How it works in practice

Express screening in toxicology works like this: the device receives the mass spectrum of an unknown peak and compares it with a catalog of reference spectra - like Shazam for chemistry. The problem with designer substances is that there is no standard: the molecule is new, the metabolites are new - the catalog is silent. DAMD feeds the device plausible "phantom" standards - spectra obtained by computational modeling for predicted metabolites. According to the team, the set is based on SWGDRUG, replenished with tens of thousands of theoretical spectra and is already run through real catalogs of urine tests. The next step is to demonstrate the proof of principle in forensic toxicology.

Why do the clinic, laboratories and police need this?
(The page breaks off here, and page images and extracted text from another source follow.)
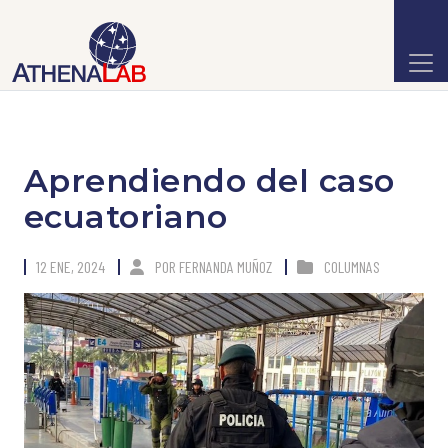
Aprendiendo del caso
ecuatoriano
12 ENE, 2024
POR
FERNANDA MUÑOZ
COLUMNAS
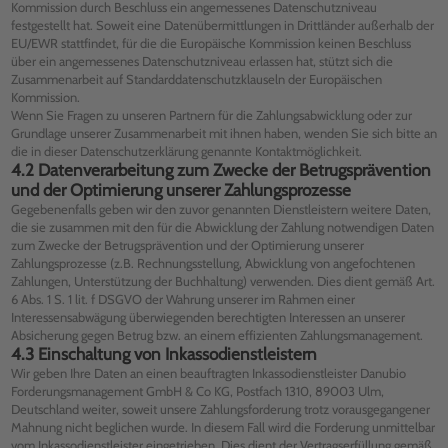
Kommission durch Beschluss ein angemessenes Datenschutzniveau
festgestellt hat. Soweit eine Datenübermittlungen in Drittländer außerhalb der
EU/EWR stattfindet, für die die Europäische Kommission keinen Beschluss
über ein angemessenes Datenschutzniveau erlassen hat, stützt sich die
Zusammenarbeit auf Standarddatenschutzklauseln der Europäischen
Kommission.
Wenn Sie Fragen zu unseren Partnern für die Zahlungsabwicklung oder zur
Grundlage unserer Zusammenarbeit mit ihnen haben, wenden Sie sich bitte an
die in dieser Datenschutzerklärung genannte Kontaktmöglichkeit.
4.2 Datenverarbeitung zum Zwecke der Betrugsprävention
und der Optimierung unserer Zahlungsprozesse
Gegebenenfalls geben wir den zuvor genannten Dienstleistern weitere Daten,
die sie zusammen mit den für die Abwicklung der Zahlung notwendigen Daten
zum Zwecke der Betrugsprävention und der Optimierung unserer
Zahlungsprozesse (z.B. Rechnungsstellung, Abwicklung von angefochtenen
Zahlungen, Unterstützung der Buchhaltung) verwenden. Dies dient gemäß Art.
6 Abs. 1 S. 1 lit. f DSGVO der Wahrung unserer im Rahmen einer
Interessensabwägung überwiegenden berechtigten Interessen an unserer
Absicherung gegen Betrug bzw. an einem effizienten Zahlungsmanagement.
4.3 Einschaltung von Inkassodienstleistern
Wir geben Ihre Daten an einen beauftragten Inkassodienstleister Danubio
Forderungsmanagement GmbH & Co KG, Postfach 1310, 89003 Ulm,
Deutschland weiter, soweit unsere Zahlungsforderung trotz vorausgegangener
Mahnung nicht beglichen wurde. In diesem Fall wird die Forderung unmittelbar
vom Inkassodienstleister eingetrieben. Dies dient der Vertragserfüllung gemäß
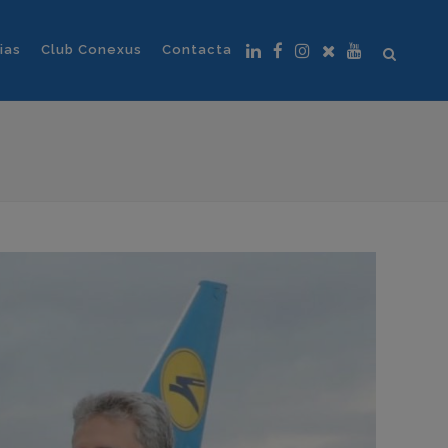
ias
Club Conexus
Contacta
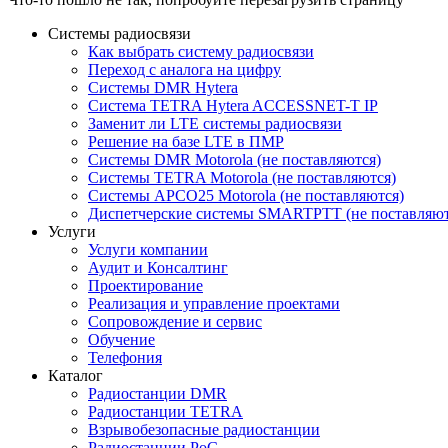
Системы радиосвязи
Как выбрать систему радиосвязи
Переход с аналога на цифру
Системы DMR Hytera
Система TETRA Hytera ACCESSNET-T IP
Заменит ли LTE системы радиосвязи
Решение на базе LTE в ПМР
Системы DMR Motorola (не поставляются)
Системы TETRA Motorola (не поставляются)
Системы APCO25 Motorola (не поставляются)
Диспетчерские системы SMARTPTT (не поставляют
Услуги
Услуги компании
Аудит и Консалтинг
Проектирование
Реализация и управление проектами
Сопровождение и сервис
Обучение
Телефония
Каталог
Радиостанции DMR
Радиостанции TETRA
Взрывобезопасные радиостанции
Радиостанции PoC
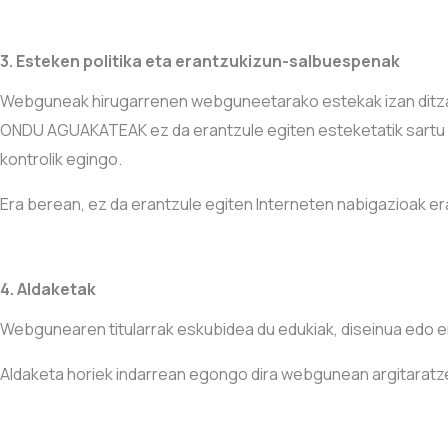
3. Esteken politika eta erantzukizun-salbuespenak
Webguneak hirugarrenen webguneetarako estekak izan ditz
ONDU AGUAKATEAK ez da erantzule egiten esteketatik sartu 
kontrolik egingo.
Era berean, ez da erantzule egiten Interneten nabigazioak era
4. Aldaketak
Webgunearen titularrak eskubidea du edukiak, diseinua edo era
Aldaketa horiek indarrean egongo dira webgunean argitaratze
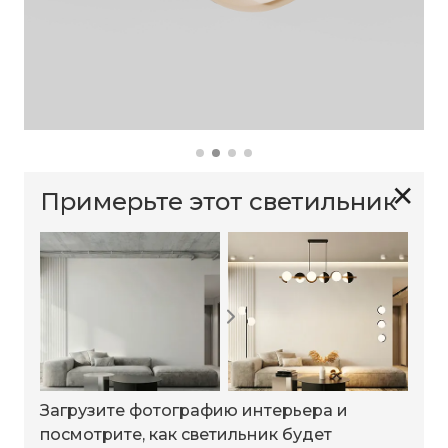
✕
Примерьте этот светильник
Загрузите фотографию интерьера и
посмотрите, как светильник будет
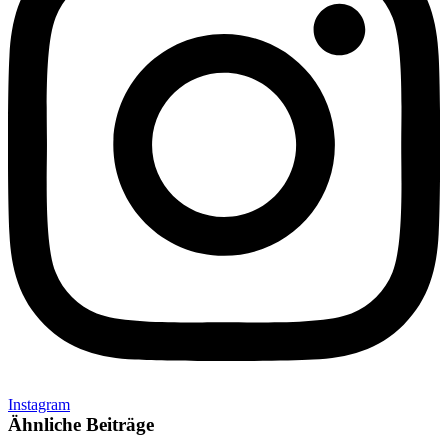
Instagram
Ähnliche Beiträge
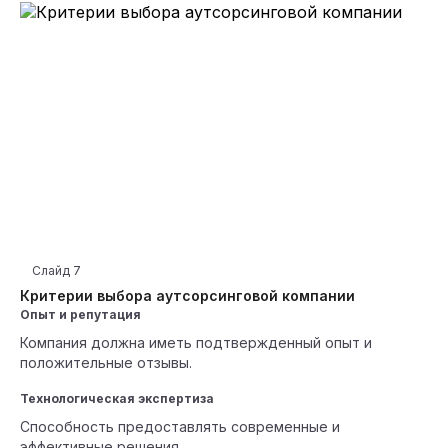
Слайд
7
Критерии выбора аутсорсинговой компании
Опыт и репутация
Компания должна иметь подтвержденный опыт и
положительные отзывы.
Технологическая экспертиза
Способность предоставлять современные и
эффективные решения.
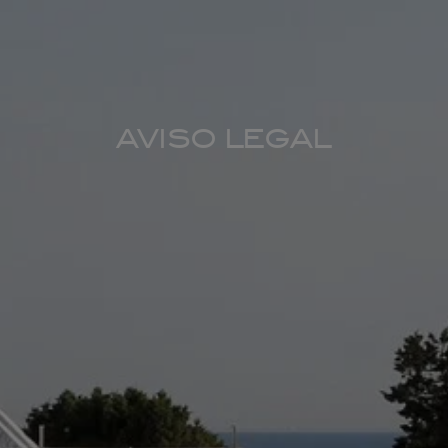
AVISO LEGAL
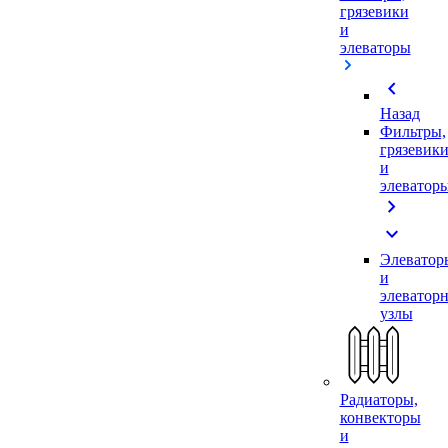
грязевики
и
элеваторы
chevron_left
Назад
Фильтры,
грязевик
и
элеватор
chevron_right
expand_more
Элеватор
и
элеватор
узлы
Радиаторы,
конвекторы
и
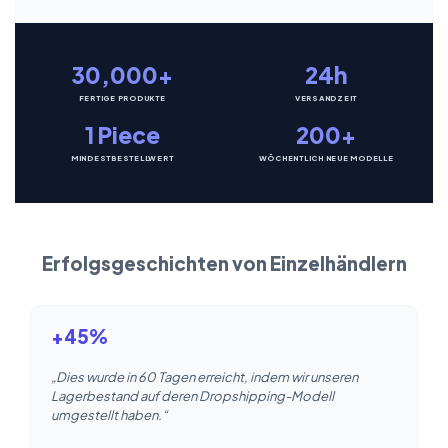
30,000+
24h
FERTIGE PRODUKTE
VERSANDZEIT
1 Piece
200+
MINDESTBESTELLWERT
WÖCHENTLICH NEUE MODELLE
Erfolgsgeschichten von Einzelhändlern
+45%
„Dies wurde in 60 Tagen erreicht, indem wir unseren
Lagerbestand auf deren Dropshipping-Modell
umgestellt haben.“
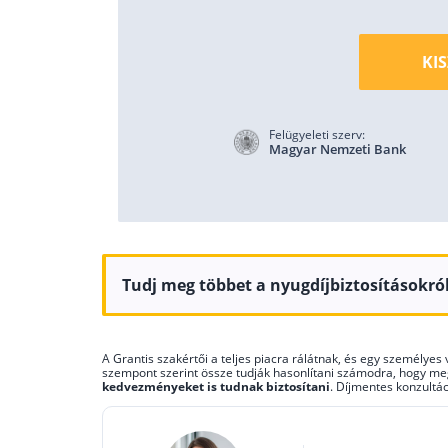
KI
Felügyeleti szerv:
Magyar Nemzeti Bank
Tudj meg többet a nyugdíjbiztosításokról
A Grantis szakértői a teljes piacra rálátnak, és egy személye
szempont szerint össze tudják hasonlítani számodra, hogy m
kedvezményeket is tudnak biztosítani
. Díjmentes konzultác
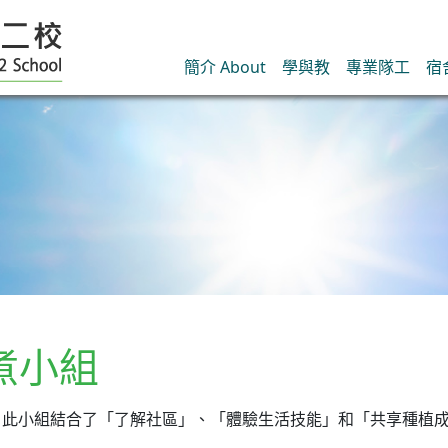
簡介 About
學與教
專業隊工
宿
煮小組
，此小組結合了「了解社區」、「體驗生活技能」和「共享種植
• In the emergency room, the doctor sees "suspicious" metabolites in the urine report that resemble fentanyl derivatives - this quickly leads to the correct rescue tactics, even if the original substance was masked in the mixture.
• In forensic toxicology: it is possible to detect “new products” on the market earlier and update methods proactively, rather than reactively - when poisonings have already occurred.
• In resource labs: DAMD can potentially be used as an add-on to existing libraries (NIST, SWGDRUG, commercial assemblies), saving weeks of manual spectrum decoding.

Key facts and figures

• Title and purpose: Drugs of Abuse Metabolite Database (DAMD) - predicted metabolic signatures and mass spectra for "new psychoactive substances" (NPS).
• Where we started: SWGDRUG base with spectra of >2000 confiscated substances.
• Prediction scale: ≈20,000 putative metabolites with "spectral fingerprints"; third-party reviews note a total volume of tens of thousands of theoretical MS/MS spectra.
• Where presented: ACS Fall 2025 paper (Washington, August 17-21), sponsored by NIST.

Technical notes

• Source of "references": SWGDRUG - electron ionization (EI-MS) libraries for seized substances; DAMD - predicted MS/MS metabolites for biospecimens. This is logical: in urine, the decay is more often visible, not the "parent".
• Fragmentation modeling: Press reviews point to the use of high-fidelity CFM-ID simulations to generate theoretical spectra at different collision energies (which increases the chance of agreement across methods).
• Validation: comparison with untargeted urine analysis arrays (lists of all detected peaks/spectra) to filter out unrealistic structures and fit models.

What this does not mean

• Not a "magic wand". DAMD is still a research library, shown at a scientific meeting; it will be introduced into practice after validations and releases for device ecosystems.
• Errors are possible. Predicted spectra are models, not measurements; their reliability depends on chemically plausible metabolic pathways and a correct fragmentation engine.
• The market is flexible. Synthetic producers change their recipes quickly; DAMD wins precisely because it scales and can quickly acquire new predictions, but the race will remain a race.

What's next?

• Pilot in toxicology: show that addition of DAMD to current libraries improves sensitivity and precision for NPS in real-world sample streams.
• Integration with commercial kits: “gluing” with annual releases of designer drug libraries and automatic non-targeted search.
• Transparent release: Make DAMD available to the community (versions, format, metadata) so that it can be used not only by federal labs but also by regional LVCs.

News source: American Chemical Society press release about the ACS Fall 2025 talk, " Building a better database to detect designer drugs "; description of the DAMD project and its validation; SWGDRUG source databases; context on existing commercial libraries.